Having made her reputation with books about these pioneering women, Tomalin has more recently enhanced it with biographies of men, namely Pepys and Hardy. In Samuel Pepys: The Unequalled Self (2002), she makes full use of the intimately revealing life details contained in the famous diary, declaring Pepys to be ‘both the most ordinary and the most extraordinary writer you will ever meet’. (In a radio discussion of the book, Tomalin disclosed that she first read Pepys’ diary, a present from her husband, when as a young mother she was recovering from illness). Thus the most vivid detailing occurs during the years of the diary, from the Restoration of the monarchy in 1660 to about 1669. We follow both his career as a naval administrator and – more fascinatingly for most readers – his love life: with his wife, his mistress, and several other women along the way. Tomalin as always fills in the historical context thoroughly, again using the diary descriptions to make vivid events such as the Great Fire of London (‘a shower of firedrops’ and ‘the cracking of houses’) as well as the gruesome mortality witnessed during the Great Plague. Almost equally memorable, however, are the all too human aspects of Pepys’ remarkable life, whether suffering the agonies of kidney stones or, rather more agreeably, dreaming about being in bed with the King’s mistress.
Tomalin’s biography of Thomas Hardy identifies the death of his wife Emma – specifically memorialized in the ‘Poems of 1912-13’ - as the time when Hardy at last became a great poet. The book is also about the rather longer process by which he also became a great novelist. As she later remarks, his ‘capacity to store up particular experiences and draw on them imaginatively in his writing years later was as strong in Hardy as in Wordsworth’. His relationship with Emma, both in their marriage of 38 years and after her death, was of great significance to his development as a writer, as was his loss of faith in Christianity (‘like shedding a protective skin’).
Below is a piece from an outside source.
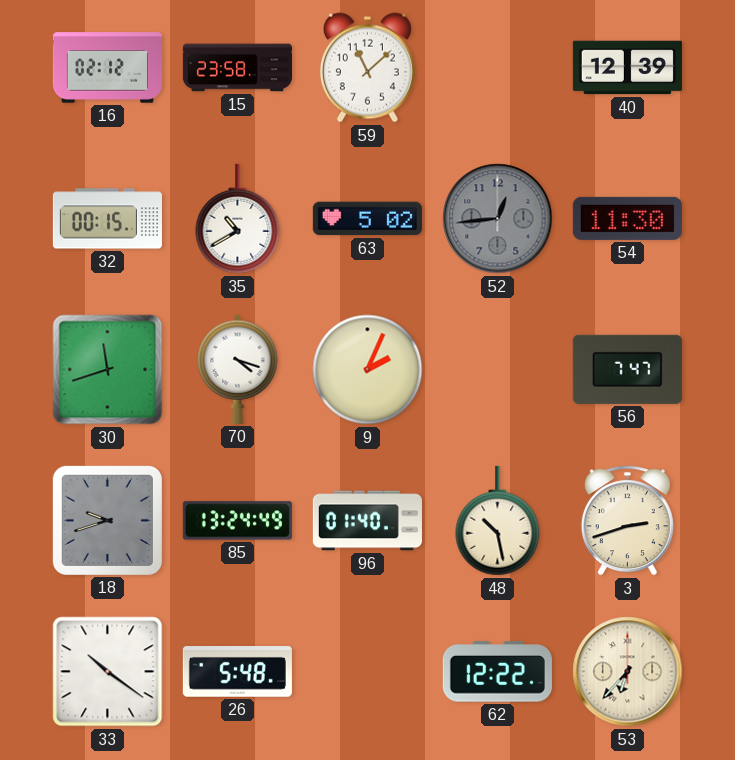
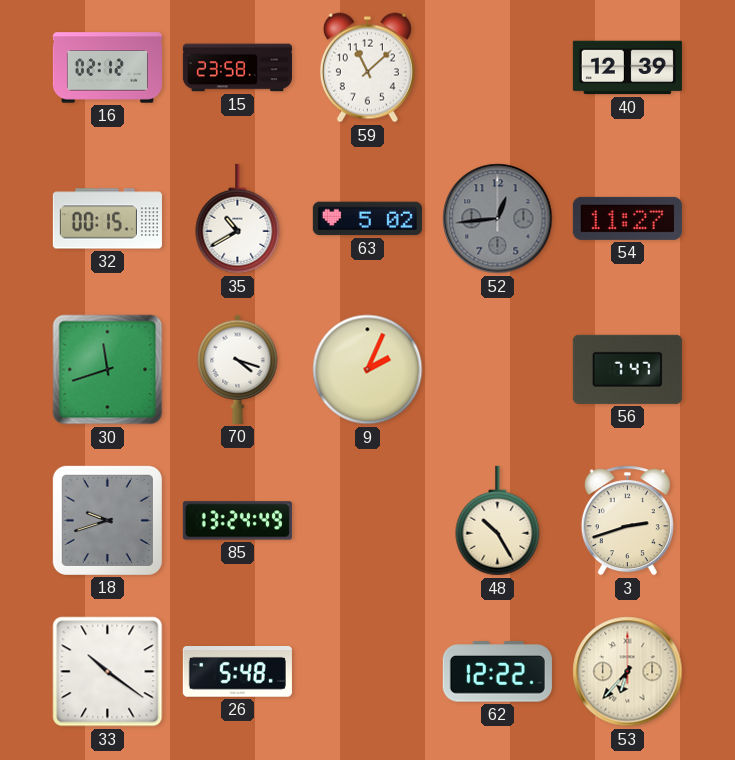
54: 11:30 -> 11:27
96: 01:40 -> none
48: 10:28 -> 10:25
Particularly interesting is Tomalin’s account of Hardy’s dealings with influential London literati such as Leslie Stephen and Edmund Gosse, and that the controversial subject matter of his novels meant that he ‘suffered from bowdlerizing editors throughout his writing career’. Tess of the D’Urbevilles, for instance, was expurgated for its serialization in magazine format. Nevertheless, ‘dinner parties had to be rearranged to take account of the warring opinions [it provoked]. And it sold and sold’. In an epilogue, Tomalin tells the curious tale of what happened to Hardy’s heart (when it was removed from his body in death) – or rather, the several possible endings to the tale. She concludes, however, with a magisterial summary of his life and art: ‘He knew the past like a man who has lived more than one span of life, and he understood how difficult it is to cast aside the beliefs of your forebears’. Tomalin’s biographical skills bring us close to her subjects, the details of their lives, in ways that are always sympathetic and uncommonly revealing.